Tarantool development patches archive
 help / color / mirror / Atom feed
From: Serge Petrenko <sergepetrenko@tarantool.org>
To: Konstantin Osipov <kostja.osipov@gmail.com>
Cc: tarantool-patches@dev.tarantool.org,
	Vladislav Shpilevoy <v.shpilevoy@tarantool.org>
Subject: Re: [Tarantool-patches] [PATCH v4 4/4] box: start counting local space requests separately
Date: Mon, 30 Mar 2020 14:02:54 +0300	[thread overview]
Message-ID: <FD12A07B-757B-4416-AF92-42F14540755E@tarantool.org> (raw)
In-Reply-To: <20200328061722.GC23207@atlas>


> 28 марта 2020 г., в 09:17, Konstantin Osipov <kostja.osipov@gmail.com> написал(а):
> 
> * Serge Petrenko <sergepetrenko@tarantool.org> [20/03/27 18:08]:
> 
> One thing I don't understand is how is this extra patch necessary
> to close #4114? Aren't the first 3 patches enough?
> 
> This is a nice optimization and is perhaps a pre-requisite for a
> fix for some anonymous replica bug, but how does it affect vinyl?
> 
>> Sign local space requests with a zero instance id.
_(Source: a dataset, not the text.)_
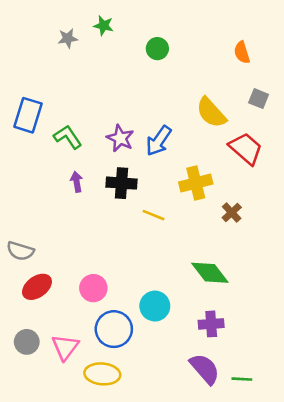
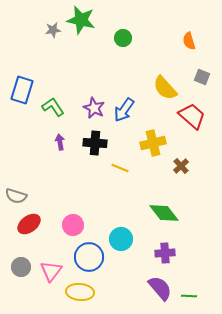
green star: (104, 26) -> (81, 20), size x1.8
This allows to split
>> local changes aside from the changes, which should be visible to the whole
>> cluster, and stop sending NOPs to replicas to follow local vclock.
>> 
>> Moreover, it fixes the following bug with local spaces and replication.
>> In a situation when there are a master and a replica set up, replica may
>> still write to local spaces even if it's read-only. Local space
>> operations used to promote instance's lsn before this patch. Eventually,
>> master would have vclock {1:x} and replica'd have vclock {1:x, 2:y},
>> where y > 0, due to local space requests performed by the replica.
>> If a snapshot happens on replica side, replica will delete it's .xlog
>> files prior to the snapshot, since no one replicates from it and thus it
>> doesn't have any registered GC consumers.
>> From this point, every attempt to configure replication from replica to
>> master will fail, since master will try to fetch records which account
>> for the difference in master's and replica's vclocks: {1:x} vs {1:x,2:y},
>> even though master will never need the rows in range {2:1} - {2:y},
>> since they'll be turned to NOPs during replication.
> 
> I think the issue above is fixed by lexicographical search for min
> vclock in gc.
> 
>> 
>> Starting from this patch, in the situation described above, replica's
>> clock will be {0:y, 1:x}, and, since local space requests are now not
>> replicated at all, master will be able to follow replica, turning the
>> configuration to master-master.
> 
> 
>> @@ -1882,6 +1882,26 @@ box_process_subscribe(struct ev_io *io, struct xrow_header *header)
>> 	say_info("remote vclock %s local vclock %s",
>> 		 vclock_to_string(&replica_clock), vclock_to_string(&vclock));
>> 
>> +	/*
>> +	 * Replica clock is used in gc state and recovery
>> +	 * initialization, so we need to replace the remote 0-th
>> +	 * component with our own one. This makes recovery work
>> +	 * correctly: we're trying to recover from an xlog whose
>> +	 * vclock is smaller than remote replica clock in each
>> +	 * component, exluding the 0-th component. This leads to
>> +	 * finding the correct WAL, if it exists, since we do not
>> +	 * need to recover local rows (the ones, that contribute
>> +	 * to the 0-th vclock component). It would be bad to set
>> +	 * 0-th vclock component to a smaller value, since it
>> +	 * would unnecessarily require additional WALs, which may
>> +	 * have already been deleted.
>> +	 * Same stands for gc. Remote instances do not need this
>> +	 * instance's local rows, and after gc was reworked to
>> +	 * track individual vclock components instead of
>> +	 * signatures it's safe to set the local component to the
>> +	 * most recent value.
>> +	 */
>> +	vclock_reset(&replica_clock, 0, vclock_get(&replicaset.vclock, 0));
> 
> As I mentioned above, it seems unnecessary for 4114, but it also
> seems insufficient you change to use replica id 0 for local
> requests later in this patch. relay_subscribe will use
> signature-based search of xlog so playing around with components
> may be not enough. E.g. if local component is huge, we may skip
> over some important changes the replica is missing.
> 
> Apparently relay has to use lexigraphical search in xlog_dir index as well!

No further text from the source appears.